Para tratar de definir, acercarse a la figura de Isabel Llanos es obligado acudir a una sucesión de géneros, ocupaciones, todos ellos vinculados al mundo de la cultura y una forma de estar en ella: actriz, periodista, performer, escritora, modelo y hasta policía... ¿De dónde saca el tiempo, cómo se organiza?
- Pues es algo complicado, pero trato de tener respuesta según me surgen las ideas. A veces voy por calle y grabo en notas de voz, estoy en algún lugar y tomo unas notas escritas. En definitiva, todo aquello que te llega tratas de capturarlo.
- ¿Tienen algo en común tantas ocupaciones, en principio, diversas?
- Sí. Creo que lo que busco en todas ellas es comunicarme; porque lo que más se acercaría a una definición mía sería que soy una buscadora, como un perro que olfatea el camino pero no sabe dónde le lleva ese rastro.
En ese viajar de un género a otro, la leonesa Isabel Llanos tuvo que esperar a finalizar su trabajo en la ópera Manon Lecaut, en el Liceo de Barcelona, para poder presentar en León su último libro, de poesía, 'Todo queda al otro lado' (Eolas). Lo hará esta semana por partida triple. El miércoles (día 8) lo hará en el Instituto Leonés de Cultura (19.30 horas); un día después estará en la Casa de la Poesía de La Bañeza y el día 11 hará doblete, en la FEE en el Ateneo Cultural el Albéitar (12.30 h.) y por la tarde en el Café Bellas Artes (19.30 horas). El libro ya ha salido en Navidad, con excelente acogida y entrada rápida en las listas de ventas. «Me hubiera gustado presentarlo en León, mi tierra, pero no pudo ser entonces».
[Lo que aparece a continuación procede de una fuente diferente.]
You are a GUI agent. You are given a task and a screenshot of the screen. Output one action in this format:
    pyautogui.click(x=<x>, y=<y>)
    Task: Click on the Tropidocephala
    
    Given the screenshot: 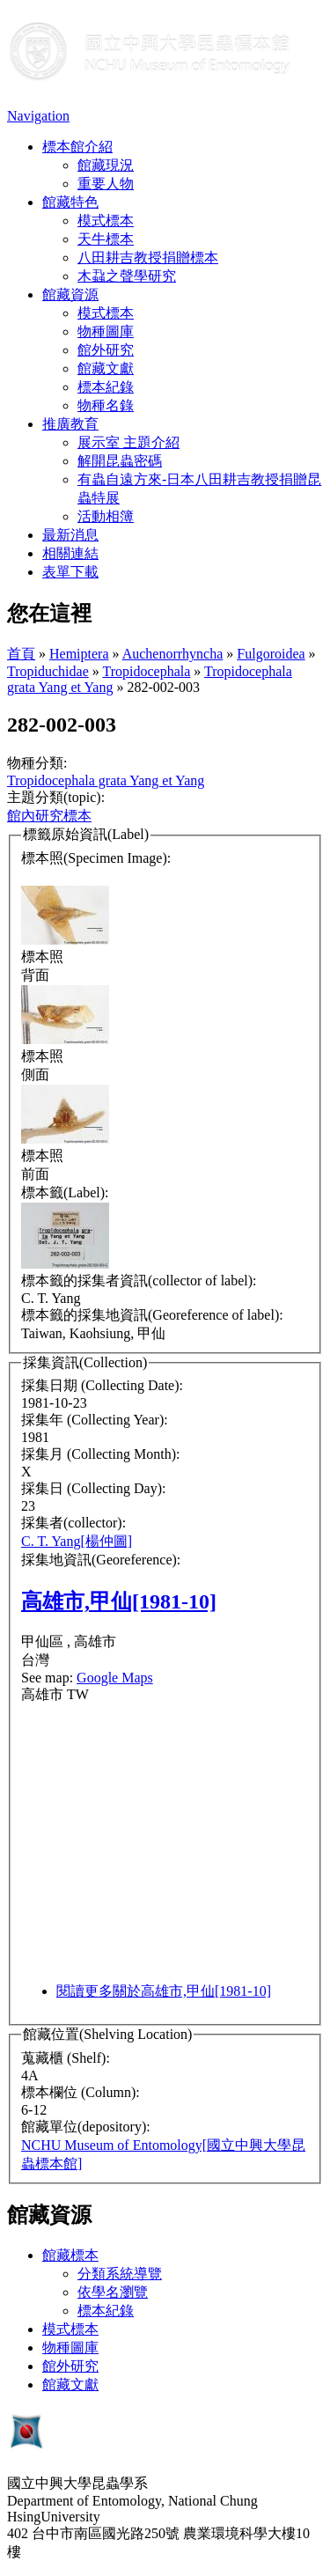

Ya ha llegado el momento y esta semana dará a conocer este volumen que, explica, «es un viaje poético por las fracturas de la memoria, el amor y la identidad. A través de una voz que oscila entre la confesión y el grito, la autora desvela las cicatrices que deja el paso del tiempo».
Y Antonio Colinas, que será quien presente el libro en La Bañeza, ha escrito: «La obra de Isabel Llanos aborda la realidad, pero metamorfoseándola, creando poesía…. nos remite a un clamor, a un tono de lamento, de rebeldía, de valor y, en definitiva, es una poesía con una fuerza muy particular y transparente…. hay una gran libertad expresiva, pero, al mismo tiempo ella, ha hecho lo que Antonio Machado le pedía al poeta: que el poeta sin más deje hablar a su dueño, deja hablar a su espíritu, deje hablar a su alma».
El poema que da título al libro es un buen ejemplo de cómo trabaja Llanos. «Salía de comer en Santa María del Páramo y enfrente había una casa a la que sólo le quedaba una pared.... Y así nació Todo queda al otro lado, entonces un poema y ahora el libro que esta semana presenta en su tierra, León y La Bañeza.